Ich bin auch gerne am Meer, das Foto von Ban Krut das Dieter gestern gepostet hat macht doch schon was her, meine Kragenweite. Aber ich brauch das auch nicht immer. Genauso wie Party, Rummel, Shopping,  ich bin leidenschaftlich gerne auf Märkten egal ob der große Wochenendmarkt in BKK, der eine oder andere Nachtmarkt, Straßenmärkte oder die Shoppingmalls. aber ich muss nicht jeden Tag einen Markt haben. Abwechslung ist das Stichwort. Und im Gegensatz zur vielgeschmähten Landbevölkerung des Isaan, der nichts anderes übrig bleibt als da zu wohnen, können wir wechseln.

----------


## odd

... ob im Isaan zu leben koennen...

Dieses Argument ist genauso hanselig (sorry falsches Forum) als wenn ich sagen wuerde, im Sueden lebt es sich gefaehrlich.

Z.B. Khorat ist im Grunde abwechslungsreicher als z.B. Surat oder auch Nakhon Si Thammarat, nur eben mit den Vorteilen, nahe am Meer zu liegen.

----------

> ...Es gibt aber auch Gegenden im Isaan, auch da kenne ich die eine oder andere, da gehts mir wie Dieter, da möchte ich nicht tot über dem Zaun hängen. Einfach nur öde...
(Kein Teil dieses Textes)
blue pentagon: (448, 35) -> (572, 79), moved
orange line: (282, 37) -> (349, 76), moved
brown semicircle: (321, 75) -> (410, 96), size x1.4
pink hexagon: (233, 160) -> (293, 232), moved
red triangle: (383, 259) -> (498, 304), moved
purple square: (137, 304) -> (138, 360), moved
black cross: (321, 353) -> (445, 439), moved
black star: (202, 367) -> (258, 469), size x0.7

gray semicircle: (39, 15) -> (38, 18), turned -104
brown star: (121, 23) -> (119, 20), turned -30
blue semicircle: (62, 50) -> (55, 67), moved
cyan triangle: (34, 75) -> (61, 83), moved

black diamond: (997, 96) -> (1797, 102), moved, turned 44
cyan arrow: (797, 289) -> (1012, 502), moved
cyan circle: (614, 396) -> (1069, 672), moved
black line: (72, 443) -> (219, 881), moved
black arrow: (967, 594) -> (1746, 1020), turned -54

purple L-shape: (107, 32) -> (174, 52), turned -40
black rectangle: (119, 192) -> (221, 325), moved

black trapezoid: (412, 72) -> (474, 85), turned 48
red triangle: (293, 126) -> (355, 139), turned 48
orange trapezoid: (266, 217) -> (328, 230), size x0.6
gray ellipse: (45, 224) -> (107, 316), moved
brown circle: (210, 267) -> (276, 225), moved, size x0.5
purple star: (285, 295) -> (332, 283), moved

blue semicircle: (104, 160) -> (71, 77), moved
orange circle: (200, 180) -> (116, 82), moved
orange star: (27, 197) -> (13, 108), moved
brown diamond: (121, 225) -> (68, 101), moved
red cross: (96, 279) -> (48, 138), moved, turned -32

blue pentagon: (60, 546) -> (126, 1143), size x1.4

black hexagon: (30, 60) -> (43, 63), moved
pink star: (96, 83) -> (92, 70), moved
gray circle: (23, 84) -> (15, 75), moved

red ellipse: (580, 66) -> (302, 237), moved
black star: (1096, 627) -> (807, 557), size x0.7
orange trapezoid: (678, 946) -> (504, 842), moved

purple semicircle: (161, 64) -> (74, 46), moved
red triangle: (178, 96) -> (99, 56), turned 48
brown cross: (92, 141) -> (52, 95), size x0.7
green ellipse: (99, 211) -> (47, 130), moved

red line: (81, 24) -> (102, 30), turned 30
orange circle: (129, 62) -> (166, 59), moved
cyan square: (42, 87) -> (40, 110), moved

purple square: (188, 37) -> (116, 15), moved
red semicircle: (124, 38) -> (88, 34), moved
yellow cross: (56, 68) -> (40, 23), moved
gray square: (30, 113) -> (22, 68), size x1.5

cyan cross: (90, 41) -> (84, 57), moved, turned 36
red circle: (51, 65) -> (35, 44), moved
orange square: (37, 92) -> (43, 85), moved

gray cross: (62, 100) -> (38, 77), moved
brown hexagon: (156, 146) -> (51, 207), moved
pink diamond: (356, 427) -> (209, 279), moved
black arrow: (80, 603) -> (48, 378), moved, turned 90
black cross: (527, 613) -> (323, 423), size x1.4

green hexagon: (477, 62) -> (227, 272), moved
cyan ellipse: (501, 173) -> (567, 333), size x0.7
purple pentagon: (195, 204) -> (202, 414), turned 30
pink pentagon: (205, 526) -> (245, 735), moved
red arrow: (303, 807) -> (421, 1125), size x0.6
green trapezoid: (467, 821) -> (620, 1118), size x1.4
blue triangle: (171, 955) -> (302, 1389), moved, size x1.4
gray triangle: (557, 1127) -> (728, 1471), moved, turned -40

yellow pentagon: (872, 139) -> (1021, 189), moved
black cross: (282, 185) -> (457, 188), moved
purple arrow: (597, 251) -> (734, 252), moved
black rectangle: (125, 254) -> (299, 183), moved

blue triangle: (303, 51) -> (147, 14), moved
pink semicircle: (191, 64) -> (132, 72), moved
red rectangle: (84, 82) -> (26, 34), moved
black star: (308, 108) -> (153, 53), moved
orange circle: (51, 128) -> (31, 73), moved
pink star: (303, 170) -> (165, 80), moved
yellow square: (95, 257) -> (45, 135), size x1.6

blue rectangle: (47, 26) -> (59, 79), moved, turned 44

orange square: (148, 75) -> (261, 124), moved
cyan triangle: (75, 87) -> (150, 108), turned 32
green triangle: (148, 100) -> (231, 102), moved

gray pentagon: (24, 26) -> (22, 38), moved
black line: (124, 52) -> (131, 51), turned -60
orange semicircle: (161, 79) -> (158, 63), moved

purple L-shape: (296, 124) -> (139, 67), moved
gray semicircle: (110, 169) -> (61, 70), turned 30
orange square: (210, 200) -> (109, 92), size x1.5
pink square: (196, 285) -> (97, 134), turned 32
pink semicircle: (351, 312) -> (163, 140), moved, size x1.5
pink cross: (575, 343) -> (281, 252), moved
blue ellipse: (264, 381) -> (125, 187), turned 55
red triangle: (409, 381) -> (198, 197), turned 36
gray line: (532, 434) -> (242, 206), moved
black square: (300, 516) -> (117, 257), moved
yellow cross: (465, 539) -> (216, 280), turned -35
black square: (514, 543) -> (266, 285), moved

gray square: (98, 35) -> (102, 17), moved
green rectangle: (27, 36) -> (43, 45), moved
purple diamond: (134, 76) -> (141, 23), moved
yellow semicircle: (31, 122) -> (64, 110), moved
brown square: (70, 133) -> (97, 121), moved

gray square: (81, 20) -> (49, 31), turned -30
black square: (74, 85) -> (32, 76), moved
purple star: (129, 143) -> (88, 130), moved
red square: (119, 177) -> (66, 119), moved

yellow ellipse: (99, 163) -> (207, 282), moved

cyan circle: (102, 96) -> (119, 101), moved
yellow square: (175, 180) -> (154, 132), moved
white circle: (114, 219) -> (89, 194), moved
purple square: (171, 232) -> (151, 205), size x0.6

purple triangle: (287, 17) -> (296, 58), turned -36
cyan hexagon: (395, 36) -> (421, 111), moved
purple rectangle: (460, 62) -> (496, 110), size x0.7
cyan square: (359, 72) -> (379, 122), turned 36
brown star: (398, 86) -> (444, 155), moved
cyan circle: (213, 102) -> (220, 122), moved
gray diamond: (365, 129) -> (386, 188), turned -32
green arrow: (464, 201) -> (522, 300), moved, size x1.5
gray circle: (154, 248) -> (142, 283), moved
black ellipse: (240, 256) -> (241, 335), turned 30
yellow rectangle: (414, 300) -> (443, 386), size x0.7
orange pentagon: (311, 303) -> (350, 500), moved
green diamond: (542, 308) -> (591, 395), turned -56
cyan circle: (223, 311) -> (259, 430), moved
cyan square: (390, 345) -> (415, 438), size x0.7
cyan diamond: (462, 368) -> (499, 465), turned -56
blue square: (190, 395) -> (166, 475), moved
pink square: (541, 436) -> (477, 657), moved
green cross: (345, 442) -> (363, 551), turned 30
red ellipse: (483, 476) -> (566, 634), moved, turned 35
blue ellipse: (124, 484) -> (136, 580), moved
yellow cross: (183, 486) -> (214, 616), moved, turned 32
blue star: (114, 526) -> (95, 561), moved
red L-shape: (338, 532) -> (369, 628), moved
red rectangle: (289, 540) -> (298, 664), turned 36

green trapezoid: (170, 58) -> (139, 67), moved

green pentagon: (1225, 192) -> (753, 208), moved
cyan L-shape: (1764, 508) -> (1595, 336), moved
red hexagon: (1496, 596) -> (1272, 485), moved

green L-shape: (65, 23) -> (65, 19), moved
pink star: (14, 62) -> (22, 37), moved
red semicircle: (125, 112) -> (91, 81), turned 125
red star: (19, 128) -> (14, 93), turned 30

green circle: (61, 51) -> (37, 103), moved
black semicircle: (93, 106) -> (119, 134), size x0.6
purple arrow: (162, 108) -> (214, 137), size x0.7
Gibt es auch in anderen Landesteilen.
Ich denke, es ist etwas anderes.
Der Isaan ist stellvertretend zum Symbol (in Wirklichkeit nur wenig mehr als andere Landesteile) des dummbatziges Teiles Thailands geworden. Thailand hat aber insgesamt einiges dieses Aspektes zu bieten.

----------


## walter

gestern war mein freund micha zu besuch, der mit einer vietnamesin verheiratet ist. 
im unterschied zu den meisten isaanlern wird in nordvietnam nicht brautgeld, hausbau und pick-up oder ähnliches verlangt. kann schon sein, dass diese anforderungen manchen expaten die lust an los, speziell isan vergehen lässt.   ::

----------

wenn es denn mal sein sollte, würde ich gerne einige isaan-experten fragen, was es für sehenswürdigkeiten in dieser region thailands für meine fotolinse gibt.

----------


## Dieter

> im unterschied zu den meisten isaanlern wird in nordvietnam nicht brautgeld, hausbau und pick-up oder ähnliches verlangt.


Braeutiggamgeld muss jetzt nicht sein, wir sind ja nicht verheiratet, aber Hausbau und Pick Up habe ich meiner Kleinen schon zur Bedingung gemacht, bevor ich hierher gezogen bin.

----------

> ...bevor ich hierher gezogen bin.


Aber doch nur temporär, oder ist mir da was entgangen?

----------


## odd

> Dieses Isaan-über-alles-loben ...


Habe ich noch nirgends gelesen, dass jemand den Isaan alles andere vorzieht, nur das ewige Gerede ueber eine Gegend, welche man nicht besuchen sollte, o.ae.

Ja Dieter's Bild fand ich auch gut, obwohl die Bilder von Cha Am oder auch Hua Hin nichts nachstehen. (Deswegen geht mein naechster Urlaub auch wieder ans Wasser und nicht in den NO)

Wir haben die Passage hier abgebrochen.